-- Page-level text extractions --
------------------------
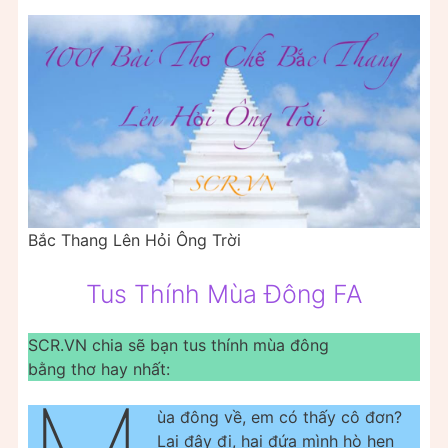
Bắc Thang Lên Hỏi Ông Trời
Tus Thính Mùa Đông FA
SCR.VN chia sẽ bạn tus thính mùa đông
bằng thơ hay nhất:
ùa đông về, em có thấy cô đơn?
Lại đây đi, hai đứa mình hò hẹn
------------------------
-- YOUR GOAL --
In repeating the lines above, keep the wording exact and leave every picture out.

-- THE ANSWER --
Bắc Thang Lên Hỏi Ông Trời
Tus Thính Mùa Đông FA
SCR.VN chia sẽ bạn tus thính mùa đông
bằng thơ hay nhất:
ùa đông về, em có thấy cô đơn?
Lại đây đi, hai đứa mình hò hẹn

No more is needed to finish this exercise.